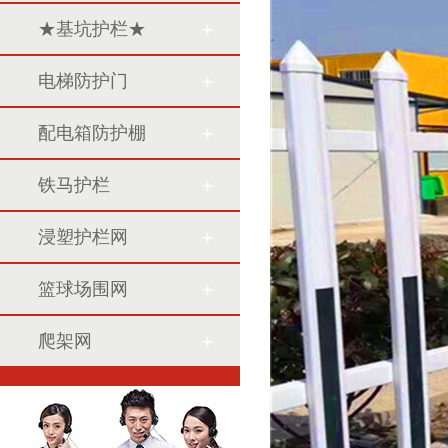
★基坑护栏★
电梯防护门
配电箱防护棚
铁马护栏
浸塑护栏网
篮球场围网
爬架网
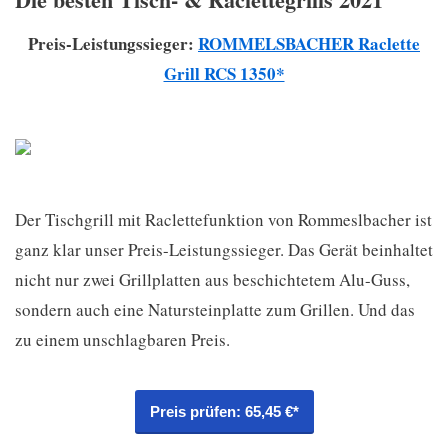
Preis-Leistungssieger:
ROMMELSBACHER Raclette
Grill RCS 1350*
Der Tischgrill mit Raclettefunktion von Rommeslbacher ist
ganz klar unser Preis-Leistungssieger. Das Gerät beinhaltet
nicht nur zwei Grillplatten aus beschichtetem Alu-Guss,
sondern auch eine Natursteinplatte zum Grillen. Und das
zu einem unschlagbaren Preis.
Preis prüfen: 65,45 €*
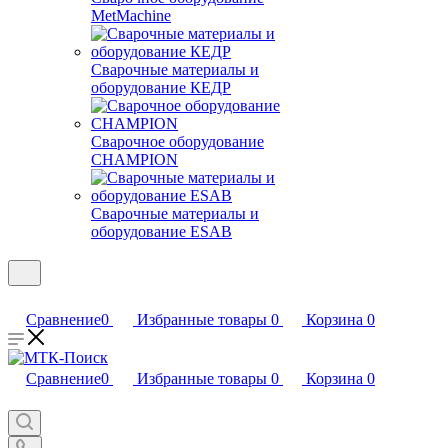
MetMachine
Сварочные материалы и
оборудование КЕДР
Сварочное оборудование
CHAMPION
Сварочные материалы и
оборудование ESAB
Сравнение
0
Избранные товары
0
Корзина
0
Сравнение
0
Избранные товары
0
Корзина
0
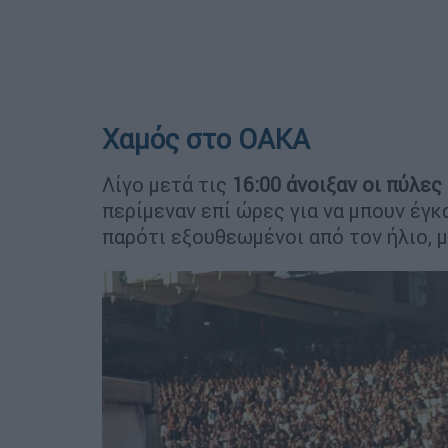
Χαμός στο ΟΑΚΑ
Λίγο μετά τις
16:00 άνοιξαν οι πύλες
περίμεναν επί ώρες για να μπουν έγκα
παρότι εξουθεωμένοι από τον ήλιο, 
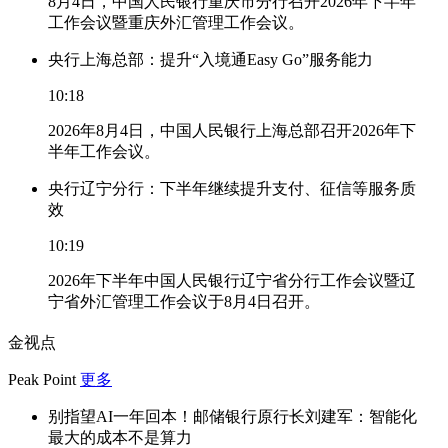
8月4日，中国人民银行重庆市分行召开2026年下半年
工作会议暨重庆外汇管理工作会议。
央行上海总部：提升“入境通Easy Go”服务能力
10:18
2026年8月4日，中国人民银行上海总部召开2026年下
半年工作会议。
央行辽宁分行：下半年继续提升支付、征信等服务质
效
10:19
2026年下半年中国人民银行辽宁省分行工作会议暨辽
宁省外汇管理工作会议于8月4日召开。
金视点
Peak Point
更多
别指望AI一年回本！邮储银行原行长刘建军：智能化
最大的成本不是算力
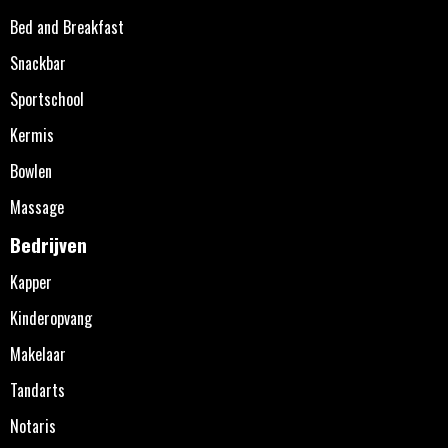
Bed and Breakfast
Snackbar
Sportschool
Kermis
Bowlen
Massage
Bedrijven
Kapper
Kinderopvang
Makelaar
Tandarts
Notaris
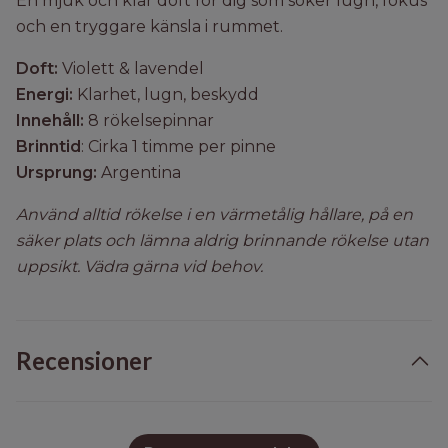
En mjuk och klar doft för dig som söker lugn, fokus
och en tryggare känsla i rummet.
Doft:
Violett & lavendel
Energi:
Klarhet, lugn, beskydd
Innehåll:
8 rökelsepinnar
Brinntid
:
Cirka 1 timme per pinne
Ursprung:
Argentina
Använd alltid rökelse i en värmetålig hållare, på en
säker plats och lämna aldrig brinnande rökelse utan
uppsikt. Vädra gärna vid behov.
Recensioner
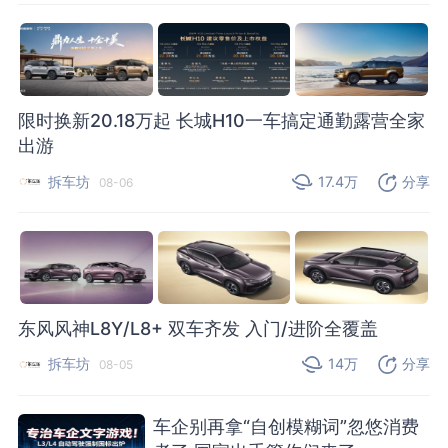
限时换新20.18万起 长城H10一车搞定通勤露营全家
出游
拆车坊
17.4万
分享
08-06
东风风神L8Y/L8+ 双车齐发 入门/进阶全覆盖
拆车坊
14万
分享
08-05
车企别再拿“自创模糊词”忽悠消费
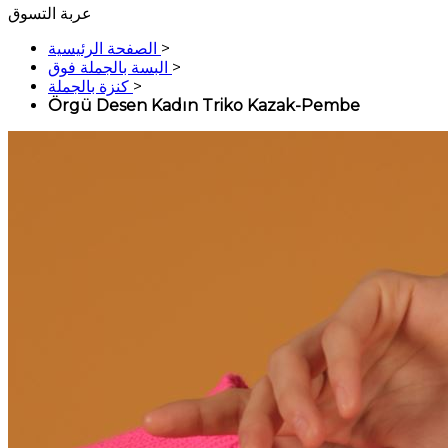
عربة التسوق
>
الصفحة الرئيسية
>
البسة بالجملة فوق
>
كنزة بالجملة
Örgü Desen Kadın Triko Kazak-Pembe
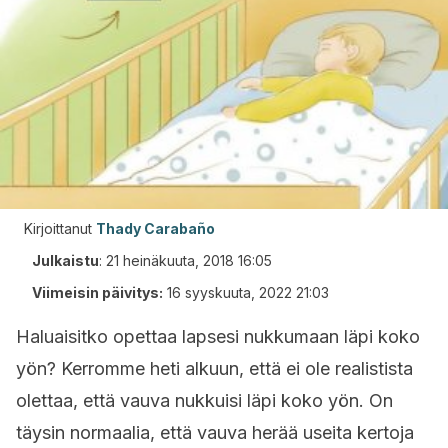
Kirjoittanut
Thady Carabaño
Julkaistu
:
21 heinäkuuta, 2018 16:05
Viimeisin päivitys:
16 syyskuuta, 2022 21:03
Haluaisitko opettaa lapsesi nukkumaan läpi koko
yön? Kerromme heti alkuun, että ei ole realistista
olettaa, että vauva nukkuisi läpi koko yön. On
täysin normaalia, että vauva herää useita kertoja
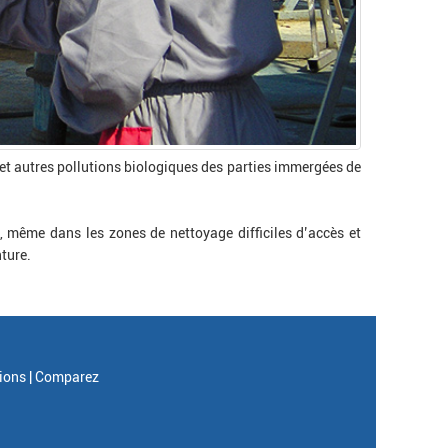
t autres pollutions biologiques des parties immergées de
, même dans les zones de nettoyage difficiles d’accès et
ture.
ions |
Comparez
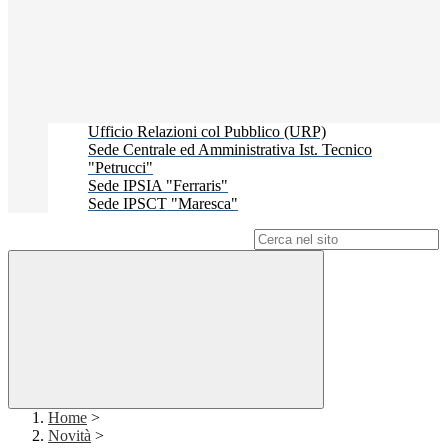
Ufficio Relazioni col Pubblico (URP)
Sede Centrale ed Amministrativa Ist. Tecnico
"Petrucci"
Sede IPSIA "Ferraris"
Sede IPSCT "Maresca"
Campo di ricerca per le pagine del sito
Home
>
Novità
>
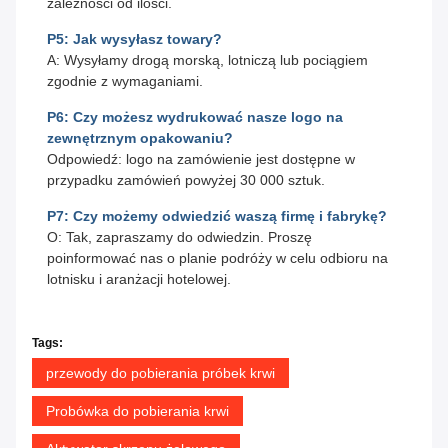
zależności od ilości.
P5: Jak wysyłasz towary?
A: Wysyłamy drogą morską, lotniczą lub pociągiem
zgodnie z wymaganiami.
P6: Czy możesz wydrukować nasze logo na
zewnętrznym opakowaniu?
Odpowiedź: logo na zamówienie jest dostępne w
przypadku zamówień powyżej 30 000 sztuk.
P7: Czy możemy odwiedzić waszą firmę i fabrykę?
O: Tak, zapraszamy do odwiedzin. Proszę
poinformować nas o planie podróży w celu odbioru na
lotnisku i aranżacji hotelowej.
Tags:
przewody do pobierania próbek krwi
Probówka do pobierania krwi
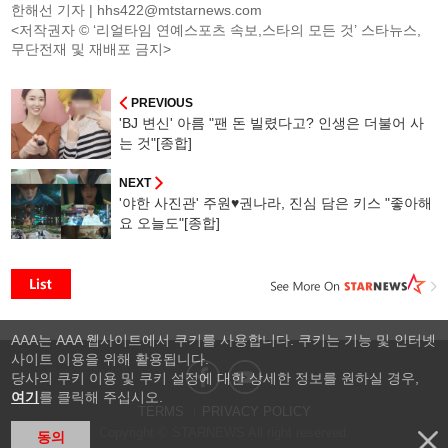
한해선 기자 |
hhs422@mtstarnews.com
<저작권자 © ‘리얼타임 연예스포츠 속보,스타의 모든 것’ 스타뉴스,
무단전재 및 재배포 금지>
PREVIOUS
'BJ 변신' 아름 "팬 돈 빌렸다고? 인생은 더불어 사
는 것"[종합]
NEXT
'야한 사진관' 주원♥권나라, 진심 담은 키스 "좋아해
요 오늘도"[종합]
AAA는 AAA 웹사이트에서 쿠키를 사용합니다. 쿠키는 기능 및 인터넷
사이트 이용을 위해 활용됩니다.
당사의 쿠키 이용 및 쿠키 설정에 대한 상세한 정보를 원하실 경우,
여기
를 클릭해 주십시오.
TERMS
PRIVACY POLICY
Copyright © STARNEWS All right reserved.
동의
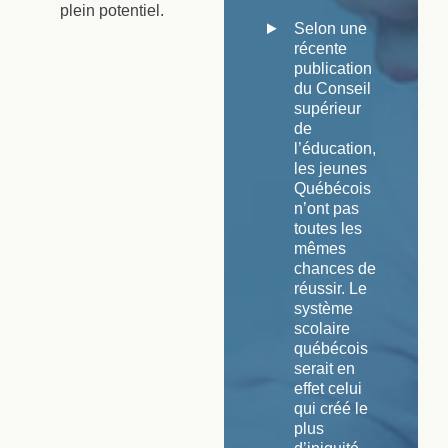
plein potentiel.
Selon une
récente
publication
du Conseil
supérieur
de
l’éducation,
les jeunes
Québécois
n’ont pas
toutes les
mêmes
chances de
réussir. Le
système
scolaire
québécois
serait en
effet celui
qui créé le
plus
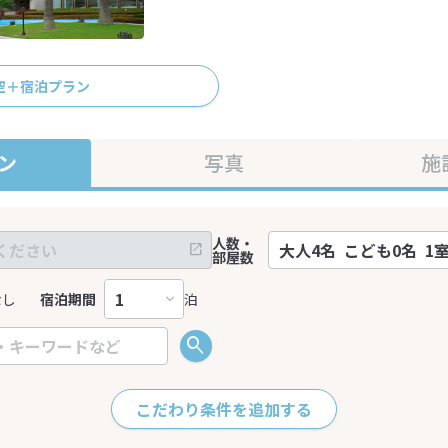
空＋宿泊プラン
ン
写真
施
人数・
部屋数
なし
宿泊期間
泊
こだわり条件を追加する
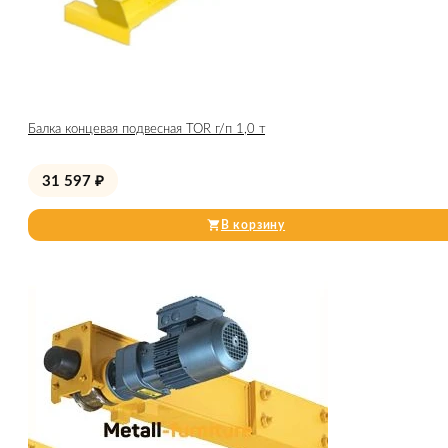
Балка концевая подвесная TOR г/п 1,0 т
31 597
₽
В корзину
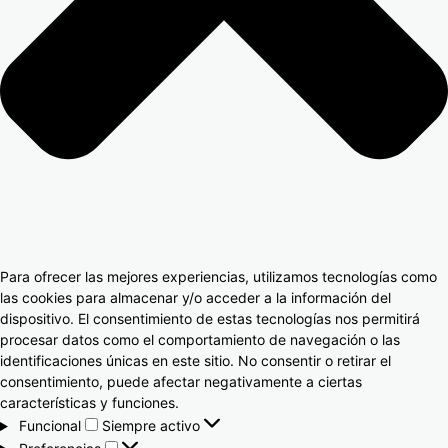
Para ofrecer las mejores experiencias, utilizamos tecnologías como
las cookies para almacenar y/o acceder a la información del
dispositivo. El consentimiento de estas tecnologías nos permitirá
procesar datos como el comportamiento de navegación o las
identificaciones únicas en este sitio. No consentir o retirar el
consentimiento, puede afectar negativamente a ciertas
características y funciones.
Funcional
Siempre activo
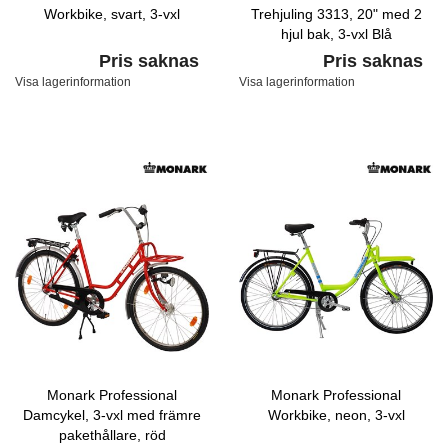
Workbike, svart, 3-vxl
Trehjuling 3313, 20" med 2
hjul bak, 3-vxl Blå
Pris saknas
Pris saknas
Visa lagerinformation
Visa lagerinformation
Monark Professional
Monark Professional
Damcykel, 3-vxl med främre
Workbike, neon, 3-vxl
pakethållare, röd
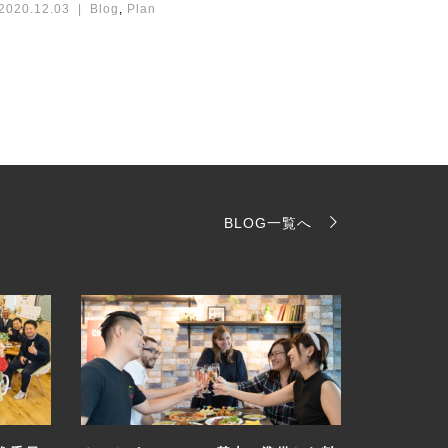
2020.12.03
Blog
,
Plan
BLOG一覧へ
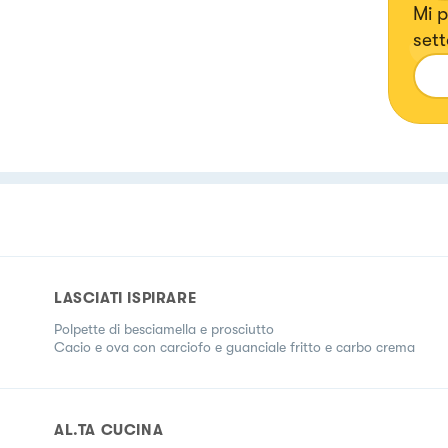
Mi p
sett
crea
cre
LASCIATI ISPIRARE
Polpette di besciamella e prosciutto
Cacio e ova con carciofo e guanciale fritto e carbo crema
AL.TA CUCINA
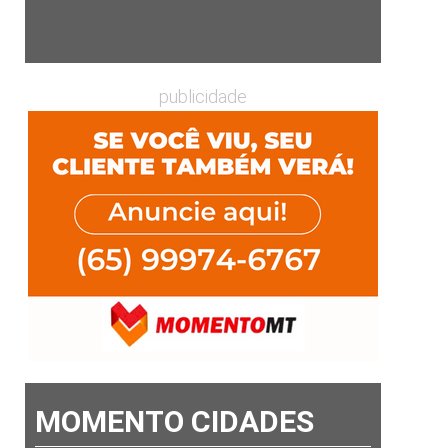
publicidade
MOMENTO CIDADES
========================
Find each line of the data above that holds the word "como", then copy it.

Para ofrecer las mejores experiencias, utilizamos tecnologías como
procesar datos como el comportamiento de navegación o las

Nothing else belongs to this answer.